On dit souvent que de nombreux termes scientifiques fondamentaux, sinon tous, sont difficiles à définir. Il ne faut donc pas s'étonner, selon l'argument, que la «vie», peut-être le terme le plus abstrait de la biologie, soit difficilement définissable. Cependant, l'assimiler à des termes tels que « matière » ou « énergie » est infondé. Premièrement, bien que nous ayons un certain nombre de représentations intuitives de la matière et de l'énergie - la plupart enracinées dans des cultures particulières - nous n'en avons pas une intuition aussi immédiate et cosmopolite que nous en avons de ce que signifie être "vivant". Deuxièmement, contrairement aux termes physiques tels que « force » et « énergie » en physique », ou « gène » en biologie, la « vie » ne fonctionne pas comme un concept théorique dans la biologie moderne. C'est-à-dire qu'il ne s'agit pas d'un terme désignant une entité non observable intervenant dans des hypothèses fondamentales susceptibles d'expliquer des classes de phénomènes.
un aspect important de la notion intuitive de vie est son aspect antagoniste : ce qui compte, c'est l'opposition entre « vivant » et « non-vivant », plus qu'un contenu particulier attaché à la notion abstraite de « vie ». La raison en est que pour une infinité de situations pratiques, biologiques et sociales, on a besoin d’être capable de faire la distinction entre les êtres vivants et non vivants. Il ne faut donc pas s'attendre à pouvoir tirer une définition de cette expérience originale, car notre appareil cognitif n'a pas été initialement conçu pour cela. Au mieux, la psychologie et les sciences cognitives pourraient fournir une liste des critères discriminants que les humains utilisent pour reconnaître la vie dans des situations variées.
Deux types de définition doivent être soigneusement distingués : les définitions lexicales (basées sur les usages courants d'un mot) et les définitions stipulatives ou législatives, qui attribuent délibérément un sens à un mot, dans le but d'éclairer des arguments scientifiques ou philosophiques.
Trois définitions philosophiques traditionnelles de la vie, qui ont toutes été élaborées avant l'émergence de la biologie comme
discipline scientifique spécifique : la vie comme animation (Aristote), la vie comme mécanisme et la vie comme organisation (Kant). Les trois concepts constituent un patrimoine commun qui structure en profondeur une bonne partie de nos intuitions et de notre vocabulaire culturels chaque fois que nous tentons de penser la « vie ».

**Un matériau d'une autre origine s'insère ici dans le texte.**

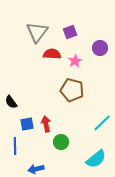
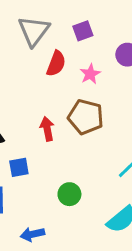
red semicircle: (52, 54) -> (56, 64), turned 108
red arrow: (46, 124) -> (47, 129), moved

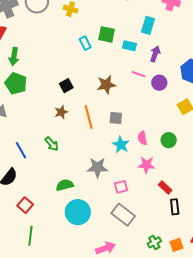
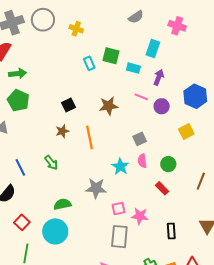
green arrow: (14, 56) -> (18, 74), turned -108
gray square: (116, 118) -> (140, 139), moved, turned -32
pink star: (146, 165) -> (140, 216), moved
red rectangle: (165, 187) -> (162, 188), moved
cyan circle: (78, 212) -> (55, 231), moved
gray rectangle: (123, 215) -> (119, 237), turned 55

Pour Popper, l'essentialisme (un mot inventé par lui-même) est une conception de la connaissance scientifique qui privilégie des questions du type « Qu'est-ce qu'une certaine sorte de chose ? », ou « Quelle est sa vraie nature ? ». Privilégier de telles questions conduit à une pratique fondée sur l'idée que la tâche essentielle de la science est de définir, au sens d'exprimer l'essence de quelque chose. Popper considère que cette attitude a été la source majeure de stérilité dans l'histoire des sciences comme dans la philosophie depuis l'Antiquité. La véritable connaissance, pour Popper, ne consiste pas à définir des termes puis à déduire quelque chose de ces énoncés fondamentaux (comme dans la méthode démonstrative d'Aristote), mais à formuler des hypothèses.La science ne vise pas à révéler des essences à travers des définitions, mais à décrire et à expliquer le comportement des choses dans des circonstances données, à travers des lois universelles conjecturales. Cela ne signifie pas que les définitions sont sans importance. Elles sont nécessaires, bien sûr, mais uniquement d'un point de vue pragmatique : nous avons besoin de définitions pour une communication claire. Ce dont nous avons besoin, ce n'est pas de dire « ce qu'est quelque chose », mais « ce que nous entendons par quelque chose » dans un contexte scientifique donné. Les définitions doivent toujours être comprises d'une manière nominaliste, non essentialiste ; ce ne sont que des « abréviations utiles ». Avec un admirable sens pédagogique, Popper dit que les définitions « doivent être lues, non pas de gauche à droite, mais de droite à gauche ». Il voulait dire par là (par exemple) que ce qui compte n'est pas « Qu'est-ce que la vie ? mais "Qu'appelle-t-on la vie ?". Ce qui compte, ce sont les hypothèses que nous faisons sur les phénomènes observables ; les définitions doivent être subordonnées à cet objectif premier de la science (Popper 1945, II : 1–24).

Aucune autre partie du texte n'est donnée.